La recherche occulte est une quête spirituelle et métaphysique qui doit apporter des réponses tangibles aux questions que l’homme se pose sur sa destinée mais aussi elle a des applications pratiques dans la vie quotidienne qui en fait un instrument pour la justice, le bonheur et la santé.
Dans "L’Envers de l’Histoire Contemporaine", madame de la Chanterie exerce sur tous ceux qui l’approchent en ascendant moral auquel Godefroy, l’Initié, et même son pire ennemi de Boursac vont succomber. Ce roman établit un contraste entre le surnaturel hystérique de la fille du baron et celui que manifeste madame de la Chanterie par une utilisation discrète et efficace du pouvoir.
La jeune somnambule est incapable de soupçonner la misère où vivent son père et son fils. Ceux-ci se saignent aux quatre veines pour donner l’illusion à la malade qui ne sort jamais de sa chambre que le luxe maintenu dans celle-ci est représentatif du train de vie de la famille qui, en réalité, a sombré dans la plus grande misère.

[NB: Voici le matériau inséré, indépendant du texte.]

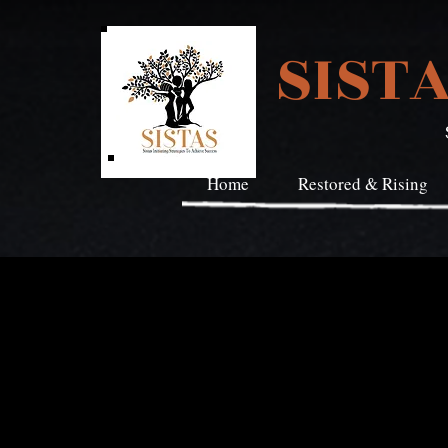
SIST
Home
Restored & Rising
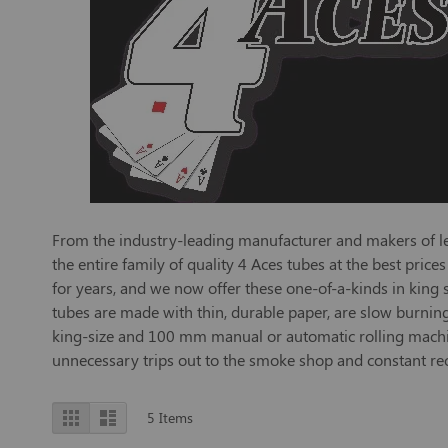
From the industry-leading manufacturer and makers of leg
the entire family of quality 4 Aces tubes at the best pri
for years, and we now offer these one-of-a-kinds in king
tubes are made with thin, durable paper, are slow burning
king-size and 100 mm manual or automatic rolling machines
unnecessary trips out to the smoke shop and constant reor
View
Grid
List
5
Items
as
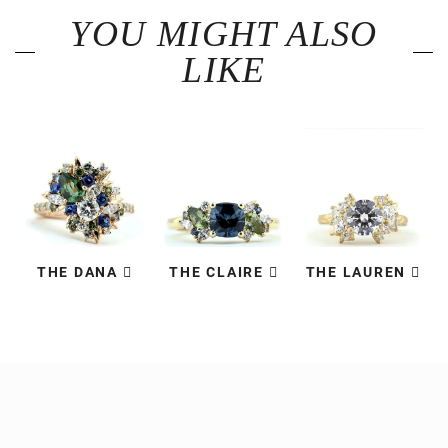
YOU MIGHT ALSO
LIKE
THE DANA
THE CLAIRE
THE LAUREN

Clairvoyance, mais pourtant aveugle.
"Ma fille, Monsieur, fut d’une clairvoyance miraculeuse, son âme a été le théâtre de tous les progrès du somnambulisme, comme son corps est le théâtre de toutes les maladies".... elle est devenue angélique".
Cet idéal de sainteté sublime comme celui de Lambert, de B. Claës est admirable mais conserve un aspect pathologique qui est tout à fait absent chez madame de la Chanterie. La sainteté sans les oeuvres est incomplète et de peu d’utilité à l’humanité. Ici, Balzac est très proche de la philosophie martiniste encore une fois. Au contraire, madame de la Chanterie et ses quatre commensaux gouvernent une vaste organisation qui conspire au service du Bien.
"Or, quoiqu’il y ait dans Paris dix mille individus plus ou moins aptes à nous servir, ces douze élus ne se rencontrent pas en un an".
Il y a ici miracle, il réside dans la perfection obtenue dans l’action, la maîtrise acquise dans la voie des oeuvres , tout ceci accompli dans une attitude intérieure de parfait désintéressement. Il faut tout connaître, tout comprendre et se trouver au moment voulu, à l’endroit voulu, pour exécuter les desseins de Dieu en se faisant l’instrument de sa Providence. Le mystère frappe alors celui qui se demande si vraiment le hasard existe.
Balzac ne nous montre pas ici les facultés psychiques des membres de l’Ordre, comme par respect pour la règle de discrétion qui incombe à tout véritable initié dans ce domaine. Le maître mot, ici, c’est la Charité comme nous l’avons vu au début de cette étude. Madame de la Chanterie recommande à Godefroy la célèbre
épître de Paul sur la Charité : "Tous les pouvoirs de l’esprit ne sont rien si je n’ai pas la Charité".
Les seules indications que nous ayons sur la puissance détenue par Madame de la Chanterie sont données en ces termes à Godefroy par Monsieur Alain.
"N’a-t’elle pas sur Job l’avantage de n’avoir jamais murmuré ? Ne vous étonnez plus de trouver sa parole si puissante, sa vieillesse si jeune, son âme si communicative, ses regards si convaincants, elle a reçu des pouvoirs extraordinaires pour confesser les souffrances, car elle a tout souffert. Toute douleur se tait auprès d’elle".